Exercise instructions
What is needed is the number of lines below that contain the string "Assurances", with no other text.

Data section
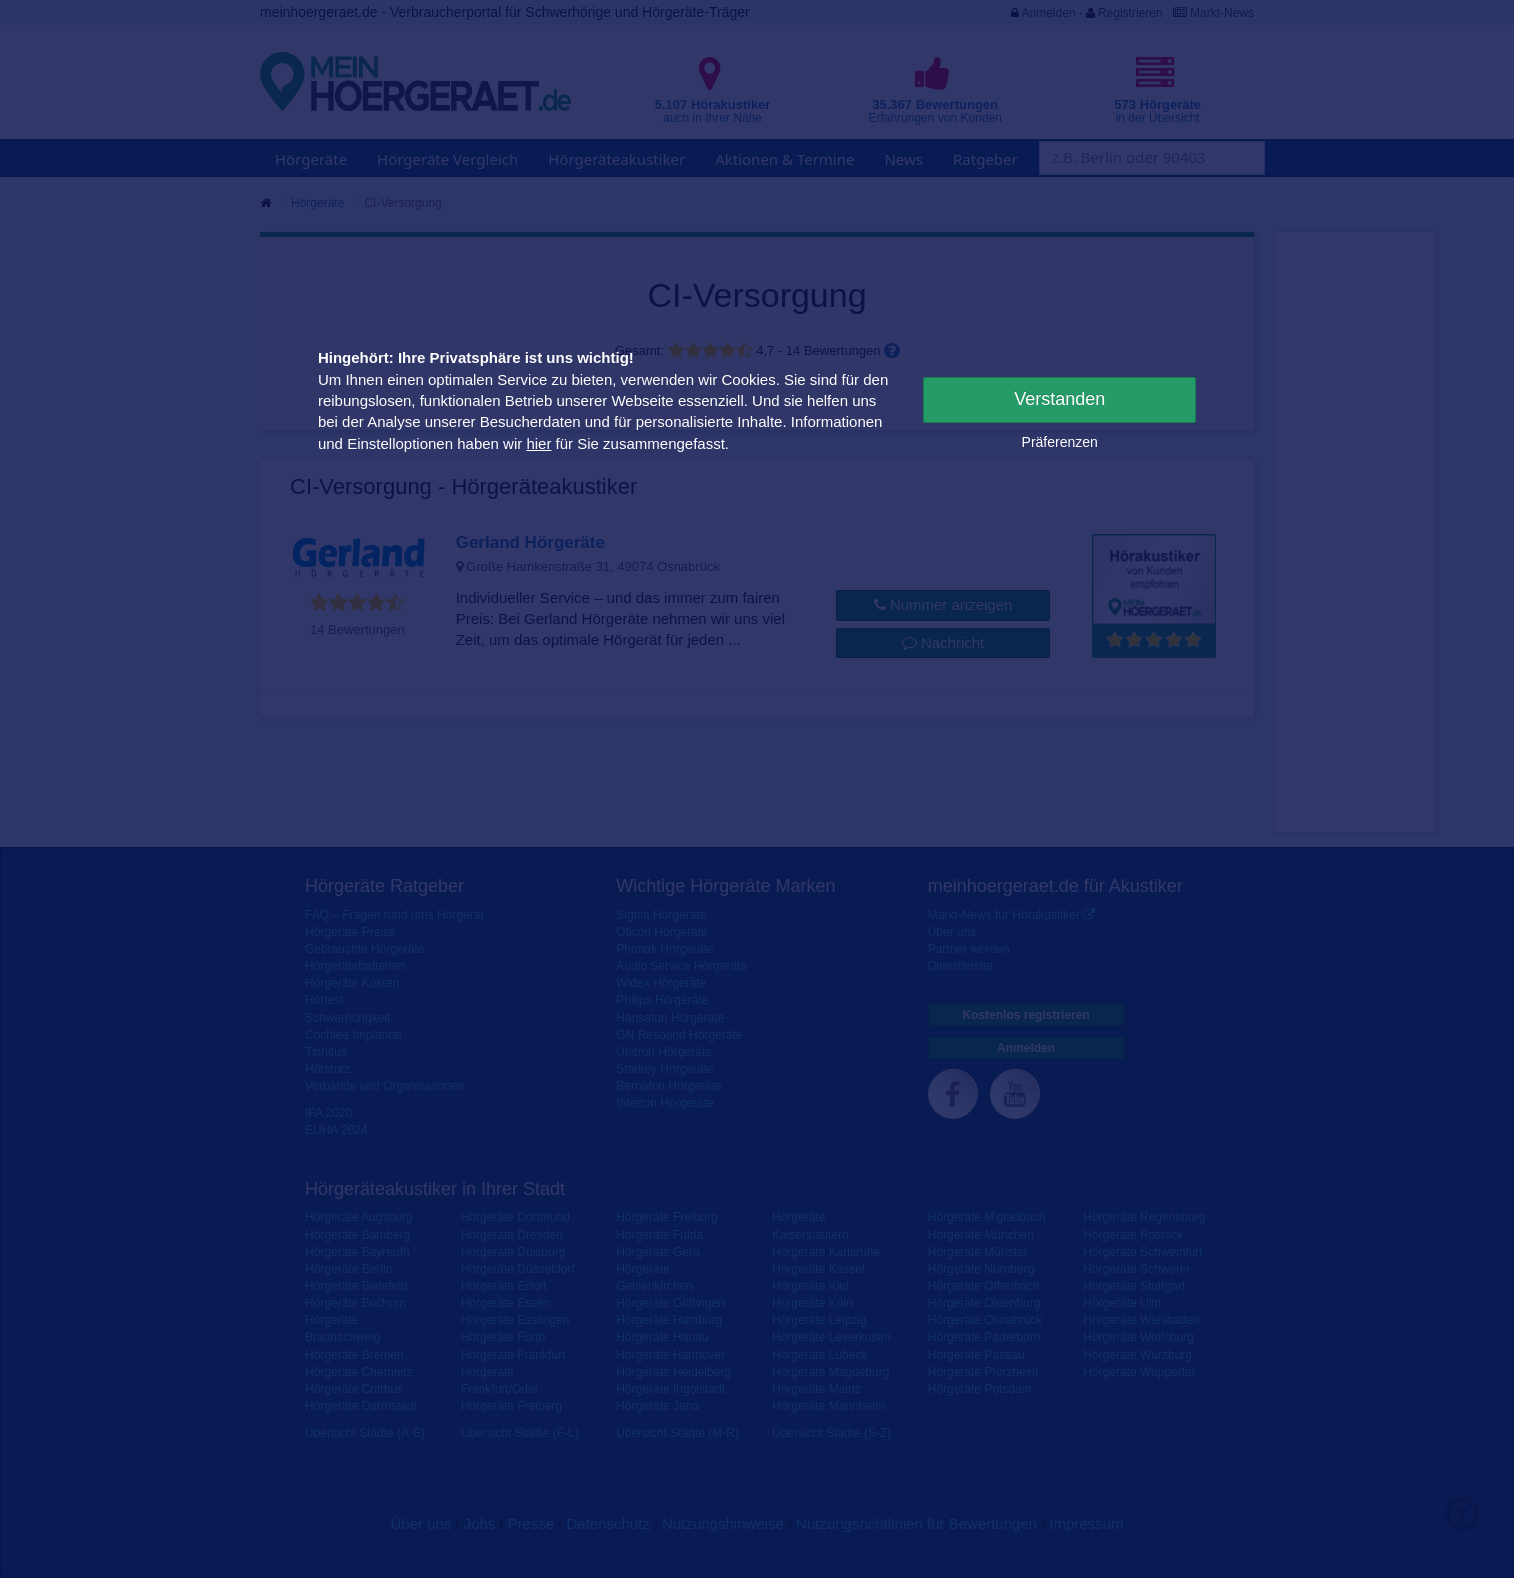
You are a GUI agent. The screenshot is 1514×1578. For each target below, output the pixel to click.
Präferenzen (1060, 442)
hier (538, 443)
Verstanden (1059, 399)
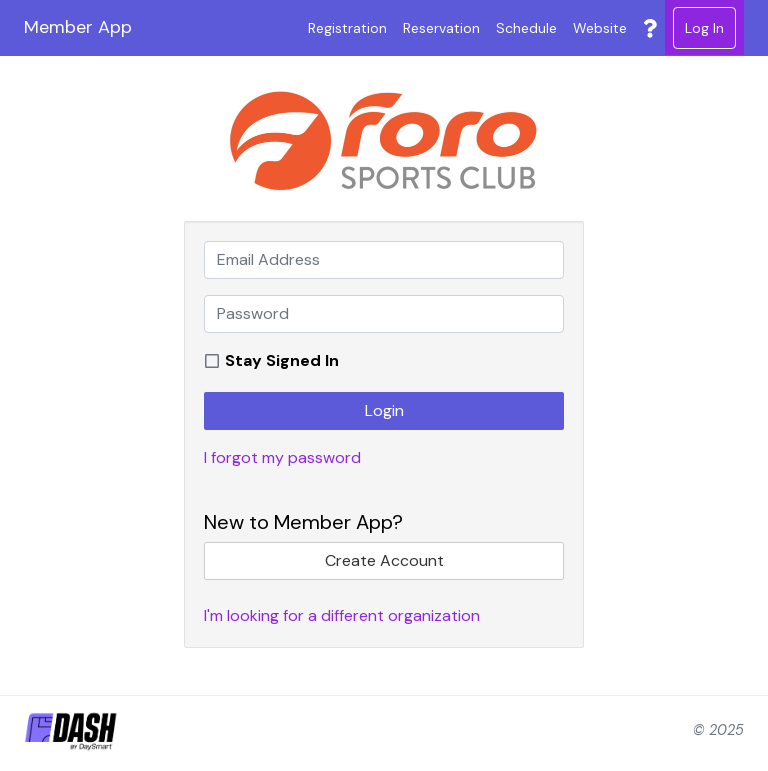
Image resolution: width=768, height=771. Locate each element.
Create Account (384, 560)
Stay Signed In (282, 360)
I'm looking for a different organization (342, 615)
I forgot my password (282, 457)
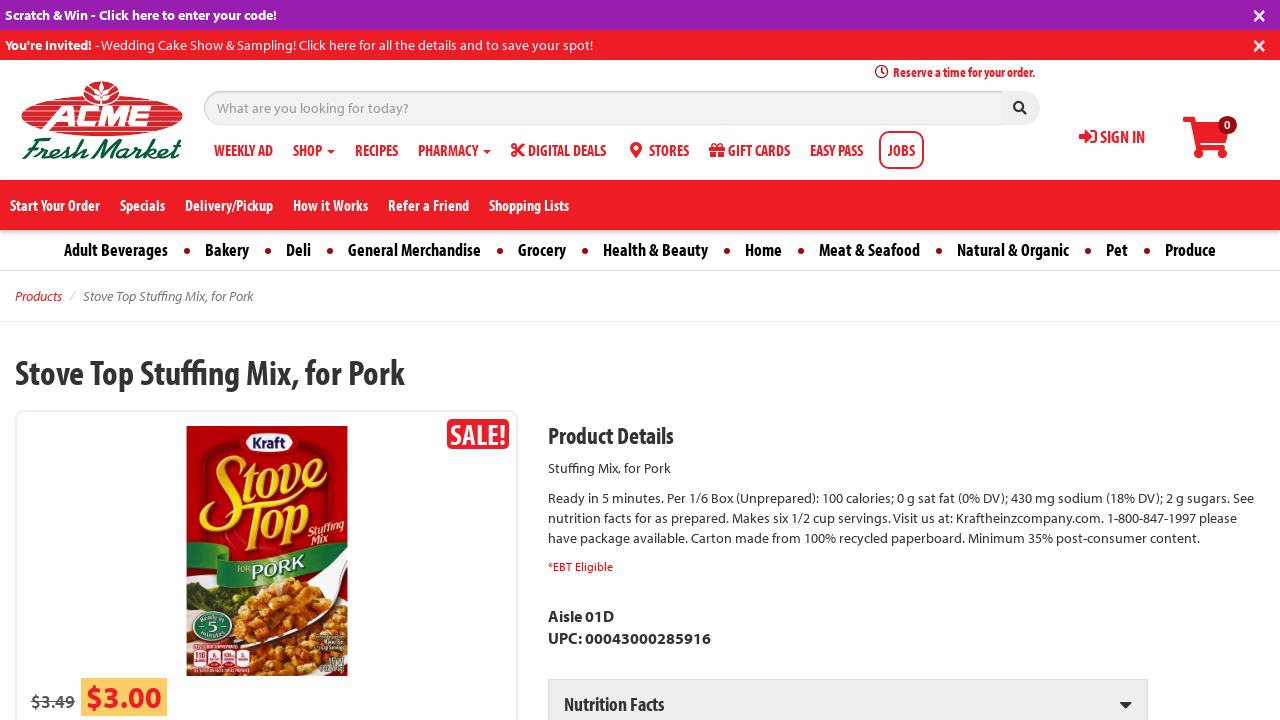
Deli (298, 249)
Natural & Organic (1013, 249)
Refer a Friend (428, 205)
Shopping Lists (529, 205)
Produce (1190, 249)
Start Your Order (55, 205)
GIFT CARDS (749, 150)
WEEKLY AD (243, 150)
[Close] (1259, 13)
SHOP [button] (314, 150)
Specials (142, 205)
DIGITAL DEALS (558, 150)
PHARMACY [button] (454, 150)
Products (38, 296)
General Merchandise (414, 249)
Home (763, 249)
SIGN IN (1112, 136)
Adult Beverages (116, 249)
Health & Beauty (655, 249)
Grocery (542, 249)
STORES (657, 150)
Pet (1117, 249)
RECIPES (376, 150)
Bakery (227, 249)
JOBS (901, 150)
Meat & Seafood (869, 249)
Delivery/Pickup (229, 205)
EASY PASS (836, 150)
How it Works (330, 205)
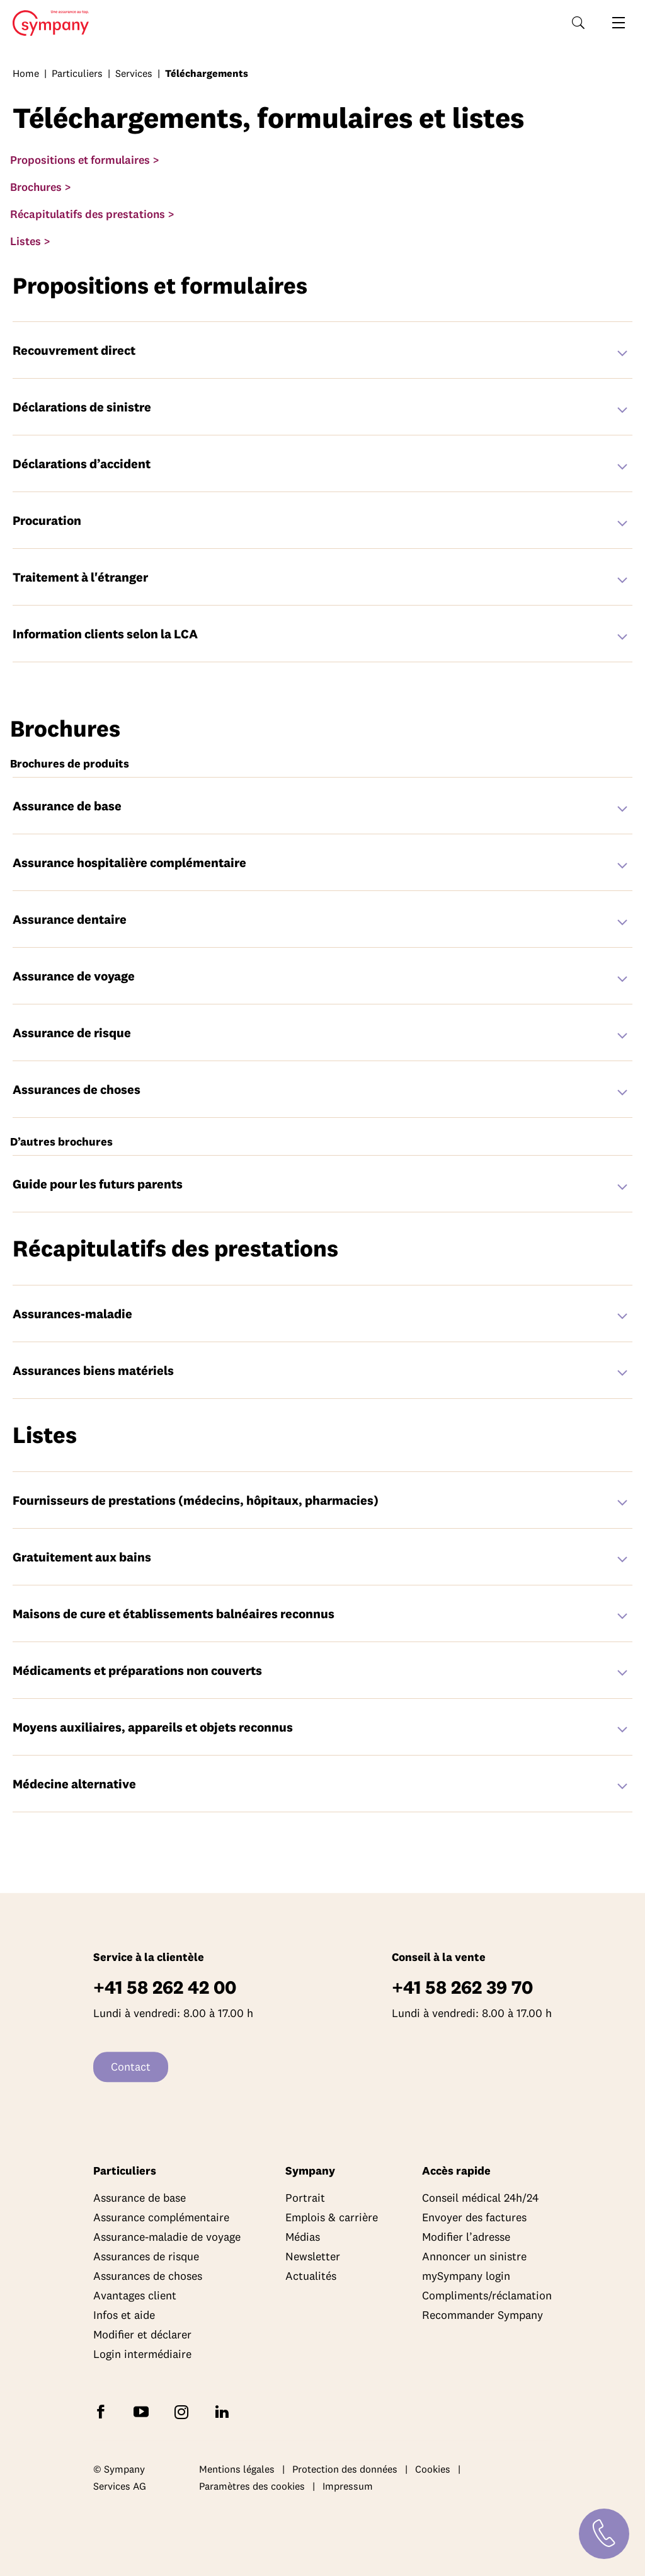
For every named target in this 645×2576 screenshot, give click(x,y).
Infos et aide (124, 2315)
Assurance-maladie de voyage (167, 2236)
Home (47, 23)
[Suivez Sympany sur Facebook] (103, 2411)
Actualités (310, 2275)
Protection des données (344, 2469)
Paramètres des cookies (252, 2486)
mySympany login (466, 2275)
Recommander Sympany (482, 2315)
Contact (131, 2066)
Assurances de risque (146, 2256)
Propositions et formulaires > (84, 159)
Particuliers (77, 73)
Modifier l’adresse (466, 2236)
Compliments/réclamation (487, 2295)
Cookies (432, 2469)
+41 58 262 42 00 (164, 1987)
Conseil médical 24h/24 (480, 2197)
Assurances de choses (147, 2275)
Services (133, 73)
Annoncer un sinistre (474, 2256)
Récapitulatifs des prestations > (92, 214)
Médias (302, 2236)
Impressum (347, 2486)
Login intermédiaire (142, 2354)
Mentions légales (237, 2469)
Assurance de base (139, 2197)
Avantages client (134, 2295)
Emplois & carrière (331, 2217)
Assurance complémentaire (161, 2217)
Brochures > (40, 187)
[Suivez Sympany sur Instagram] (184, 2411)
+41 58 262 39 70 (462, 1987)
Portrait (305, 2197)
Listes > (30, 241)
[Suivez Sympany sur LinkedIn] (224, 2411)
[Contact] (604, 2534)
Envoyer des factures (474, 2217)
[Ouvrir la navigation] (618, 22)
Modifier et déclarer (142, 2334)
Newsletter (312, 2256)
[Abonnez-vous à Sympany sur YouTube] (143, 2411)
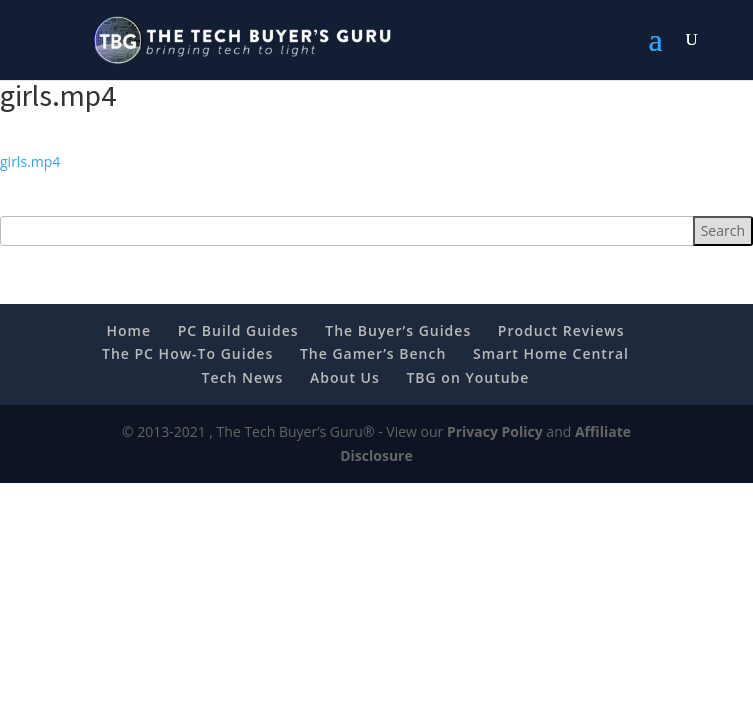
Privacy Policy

Problem solution
2